My printer has suddenly started acting up. At random points in a print it looses registration on the x-axis (as seen in the image).
I’ve never had this issue before - until it happened 5 hours into a 7.5 hour print of this part. Now it happens every time during the print of the first layer - although at a different place each time.
The first thing I checked was the timing belts, but they are tight and not worn. To see if I could reproduce the error I wrote a simple g-code file that moves the x-axis back and fort increasing the speed incrementally up to the max.

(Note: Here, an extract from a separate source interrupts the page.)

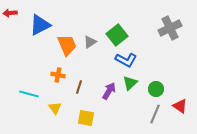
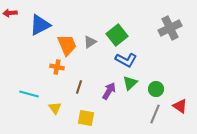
orange cross: moved 1 px left, 8 px up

Even running this repeatedly I could not get it to miss registration.
Normally I use a Raspberry Pi with OctoPrint as a print-server, but I’ve also tried using a Mac with the latest Pronterface and get the same result.
The printer is controlled by a RAMPS board with Marlin firmware and has the following settings (these are from after I tuned things down quite a bit speed wise - to see if the mass of the carriage was the reson it failed on rapid changes in speed/direction): #define BAUDRATE 115200 #define DEFAULT_AXIS_STEPS_PER_UNIT {106.76, 106.76, 800, 52.45} #define DEFAULT_MAX_FEEDRATE {215, 215, 5, 25} #define DEFAULT_MAX_ACCELERATION {500,500,100,10000} #define DEFAULT_ACCELERATION 2000 #define DEFAULT_RETRACT_ACCELERATION 2000 #define DEFAULT_XYJERK 5.0 #define DEFAULT_ZJERK 0.4 #define DEFAULT_EJERK 5.0
The part was sliced in the latest stable release of Slic3r, but I’ve tried a bunch of different settings to see if anything would change - to no avail.
I’m at a complete loss of what to try next so any suggestion will be welcome! Is it possible that the RAMPS board or the Polulu drivers can be damaged somehow?
Have you consider that a chip on the printer board may be getting to hat and changing electrical values. You can try pumping a lot more air in around the printer board and add a few finned heatsinks to larger chips. It could require a 7 hour or longer test to verify if this is the problem.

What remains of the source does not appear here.